Kate rose at once from her coffee.
‘I am going to the church,’ she said.
‘Yes, Niña — Ezequiel says — I am coming, Niña — ’
And Juana scuttled away, to get her black rebozo.
The man in the white serape with the blue and black ends was waiting by the gate. He lifted his hat, and walked behind Kate and Juana.
‘He is following us!’ whispered Juana.
Kate drew her yellow shawl around her shoulders.
It was Sunday morning, sailing-boats lined the water’s edge, with their black hulls. But the beach was empty. As the great drum let fall its slow, bellowing note, the last people were running towards the church.
In front of the church was a great throng of natives, the men with their dark serapes, or their red blankets over their shoulders; the nights of rain were cold; and their hats in their hands. The high, dark Indian heads! — Women in blue rebozos were pressing along. The big drum slowly, slackly exploded its note from the church-tower. Kate had her heart in her mouth.
In the middle of the crowd, a double row of men in the scarlet serapes of Huitzilopochtli with the black diamond on the shoulders, stood with rifles, holding open a lane through the crowd.
‘Pass!’ said her guard to her. And Kate entered the lane of scarlet and black serapes, going slow and dazed between watchful black eyes of the men. Her guard followed her. But Juana had been turned back.
Kate looked at her feet, and stumbled. Then she looked up.
In the gateway of the yard before the church stood a brilliant figure in a serape whose zig-zag whorls of scarlet, white, and black ran curving, dazzling, to the black shoulders; above which was the face of Cipriano, calm, superb, with the little black beard and the arching brows. He lifted his hand to her in salute.
Behind him, stretching from the gateway to the closed door of the church, was a double row of the guard of Quetzalcoatl, in their blankets with the blue and black borders.
‘What shall I do?’ said Kate.
‘Stand here with me a moment,’ said Cipriano, in the gateway.
It was no easy thing to do, to face all those dark faces and black, glittering eyes. After all, she was a gringuita, and she felt it. A sacrifice? Was she a sacrifice? She hung her head, under her
yellow hat, and watched the string of topaz twinkling and shaking its delicate, bog-watery colours against her white dress. Joachim had given it her. He had had it made up for her, the string, in Cornwall. So far away! In another world, in another life, in another era! Now she was condemned to go through these strange ordeals, like a victim.
The big drum overhead ceased, and suddenly the little drums broke like a shower of hail on the air, and as suddenly ceased.

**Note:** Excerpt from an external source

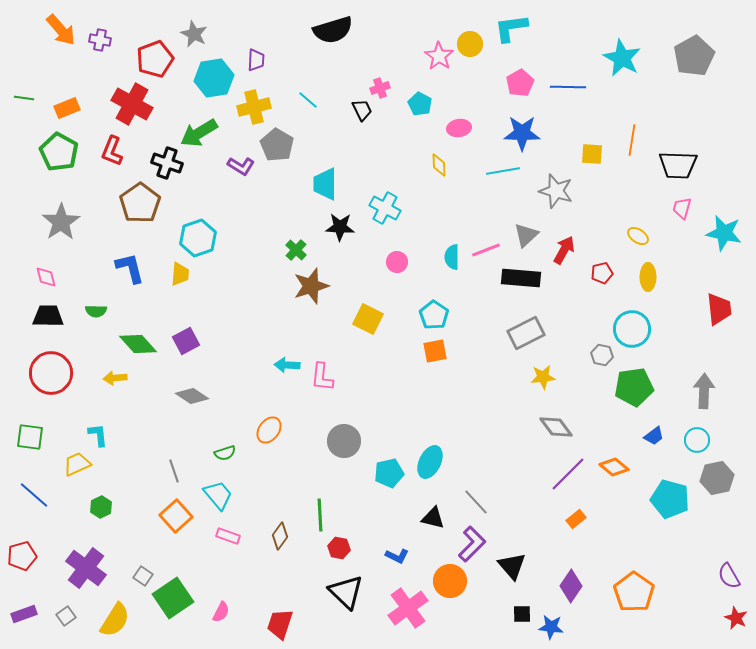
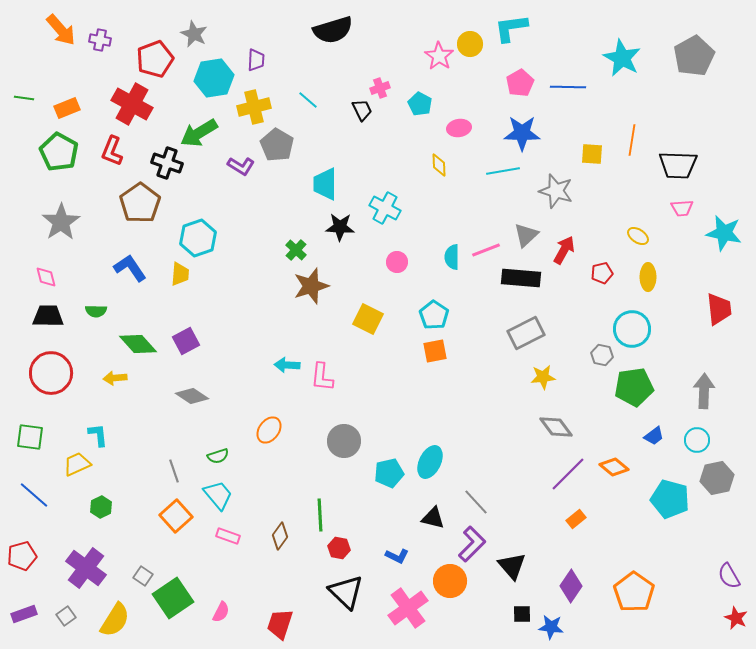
pink trapezoid at (682, 208): rotated 110 degrees counterclockwise
blue L-shape at (130, 268): rotated 20 degrees counterclockwise
green semicircle at (225, 453): moved 7 px left, 3 px down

In low, deep, inward voices, the guard of Quetzalcoatl began to speak, in heavy unison:
‘Oyé! Oyé! Oyé! Oyé!’
The small, inset door within the heavy doors of the church opened and Don Ramón stepped through. In his white clothes, wearing the Quetzalcoatl serape, he stood at the head of his two rows of guards, until there was a silence. Then he raised his naked right arm.
‘What is God, we shall never know!’ he said, in a strong voice, to all the people.
The Guard of Quetzalcoatl turned to the people, thrusting up their right arm.
‘What is God, you shall never know!’ they repeated.
Then again, in the crowd, the words were re-echoed by the Guard of Huitzilopochtli.
After which there fell a dead silence, in which Kate was aware of a forest of black eyes glistening with white fire.
‘But the Sons of God come and go.
They come from beyond the Morning Star;
And thither they return, from the land of men.’
It was again the solemn, powerful voice of Ramón. Kate looked at his face; it was creamy-brown in its pallor, but changeless in expression, and seemed to be sending a change over the crowd, removing them from their vulgar complacency.
The Guard of Quetzalcoatl turned again to the crowd, and repeated Ramón’s words to the crowd.
‘Mary and Jesus have left you, and gone to the place of renewal.
And Quetzalcoatl has come. He is here.